Baby Number 2…all natural!

Hi ladies!
Well, I am now almost 21 weeks pregnant! More than halfway to the goal!

WHAT?! How did that happen? And without any medical intervention of any sort?! No IUIs, no invasive, costly procedures, none of the Husband having to do anything personal with cups, just good ol’fashioned sex. The human body is crazy, I suppose. When M was 18 months, the Husband and I decided to go the “not not” trying route and BLAM! it happened. I guessed that I was pregnant back in July because I felt like complete garbage while we were on our family trip to Disneyland, but was still super surprised when I took the test once we got home. I admit, I didn’t believe it at first, mostly because of all the problems we had conceiving and keeping M, but as of this typing, everything seems to be going extremely well.

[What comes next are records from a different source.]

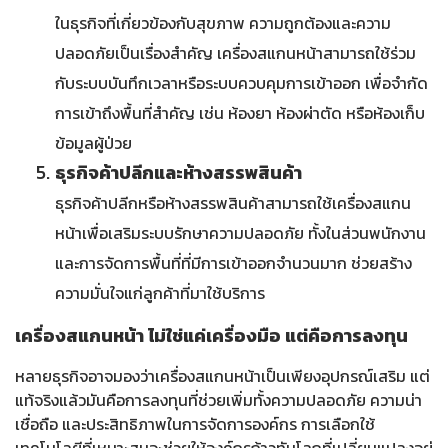
ในธุรกิจที่เกี่ยวข้องกับสุขภาพ ความถูกต้องและความ
ปลอดภัยเป็นเรื่องสำคัญ เครื่องสแกนหน้าสามารถใช้ร่วม
กับระบบบันทึกเวลาหรือระบบควบคุมการเข้าออก เพื่อจำกัด
การเข้าถึงพื้นที่สำคัญ เช่น ห้องยา ห้องผ่าตัด หรือห้องเก็บ
ข้อมูลผู้ป่วย
ธุรกิจค้าปลีกและห้างสรรพสินค้า
ธุรกิจค้าปลีกหรือห้างสรรพสินค้าสามารถใช้เครื่องสแกน
หน้าเพื่อเสริมระบบรักษาความปลอดภัย ทั้งในส่วนพนักงาน
และการจัดการพื้นที่ที่มีการเข้าออกจำนวนมาก ช่วยสร้าง
ความมั่นใจแก่ลูกค้าที่มาใช้บริการ
เครื่องสแกนหน้า ไม่ใช่แค่เครื่องมือ แต่คือการลงทุน
หลายธุรกิจอาจมองว่าเครื่องสแกนหน้าเป็นเพียงอุปกรณ์เสริม แต่
แท้จริงแล้วมันคือการลงทุนที่ช่วยเพิ่มทั้งความปลอดภัย ความน่า
เชื่อถือ และประสิทธิภาพในการจัดการองค์กร การเลือกใช้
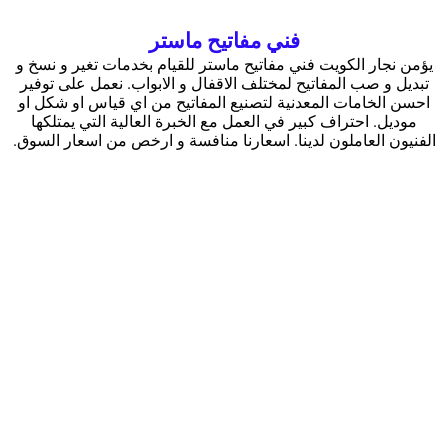
فني مفاتيح ماستر
يؤمن نجار الكويت فني مفاتيح ماستر للقيام بخدمات تغير و نسخ و
تبديل و صب المفاتيح لمختلف الاقفال و الابواب. نعمل على توفير
احسن الخامات المعدنية لتصنيع المفاتيح من اي قياس او شكل او
موديل. احتراف كبير في العمل مع الخبرة العالية التي يمتلكها
الفنيون العاملون لدينا. اسعارنا منافسة و ارخص من اسعار السوق.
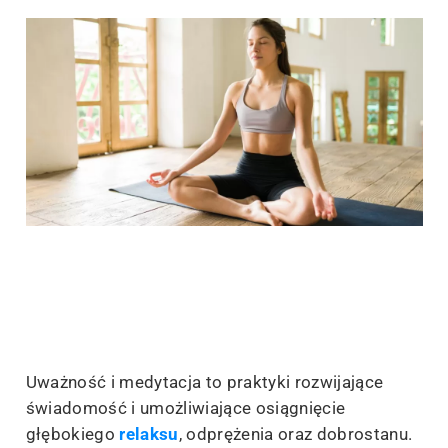
Uważność i medytacja to praktyki rozwijające
świadomość i umożliwiające osiągnięcie
głębokiego
relaksu
, odprężenia oraz dobrostanu.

I had a scare back in August when I had to go to the hospital with really bad cramps, vomiting, fever and diarrhea. I knew nothing was wrong with the baby, but I was still fearful since I was still in the first trimester and that’s typically when I would experience my other losses. After nearly a week in the hospital, it turns out I had gastroenteritis with sepsis. Sepsis! They monitored me and the baby really well and we made it through the horrible, disgusting storm.

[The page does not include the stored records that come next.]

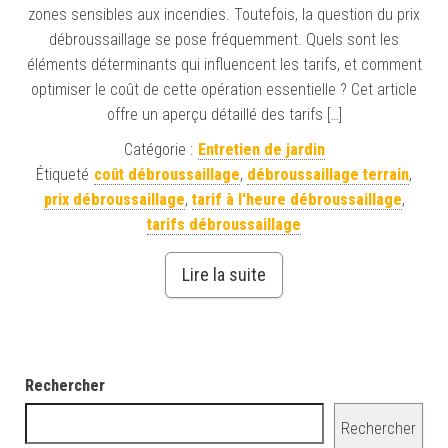
zones sensibles aux incendies. Toutefois, la question du prix
débroussaillage se pose fréquemment. Quels sont les
éléments déterminants qui influencent les tarifs, et comment
optimiser le coût de cette opération essentielle ? Cet article
offre un aperçu détaillé des tarifs […]
Catégorie :
Entretien de jardin
Étiqueté
coût débroussaillage
,
débroussaillage terrain
,
prix débroussaillage
,
tarif à l'heure débroussaillage
,
tarifs débroussaillage
Lire la suite
Rechercher
Rechercher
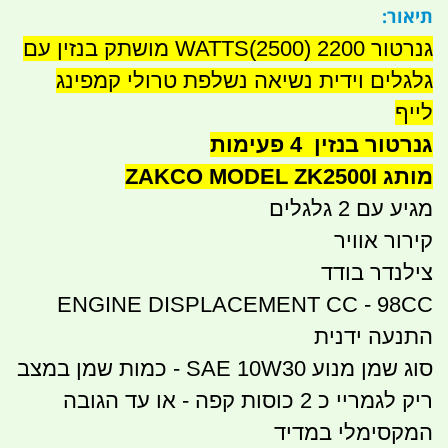
תיאור:
גנרטור 2200 (2500)WATTS מושתק בנזין עם
גלגלים וידית נשיאה נשלפת טרולי קמפינג
לייף
גנרטור בנזין 4 פעימות
מותג ZAKCO MODEL ZK2500I
מגיע עם 2 גלגלים
קירור אוויר
צילנדר בודד
ENGINE DISPLACEMENT CC - 98CC
התנעה ידנית
סוג שמן מנוע SAE 10W30 - כמות שמן במצב
ריק לגמריי כ 2 כוסות קפה - או עד הגובה
המקסימלי במדיד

So far, I’ve had aversions to chicken (even the smell of chicken broth makes me gag), and have craved sauerkraut, pickles and bacon. I found out on Thursday that despite all the old wives tales, we are having another girl. I’m so excited, and so happy that we didn’t have to go through the whole crazy, frustrating process to get her.

We have a name picked out already, and she’ll most likely have the second half of my late sister’s middle name, so it’s pretty nice to know that we have that figured out. Now we just have to clear out the third bedroom, it’s currently the Husband’s man cave/junk room, so that M will have her big sister room once her little sister arrives in late February, early March.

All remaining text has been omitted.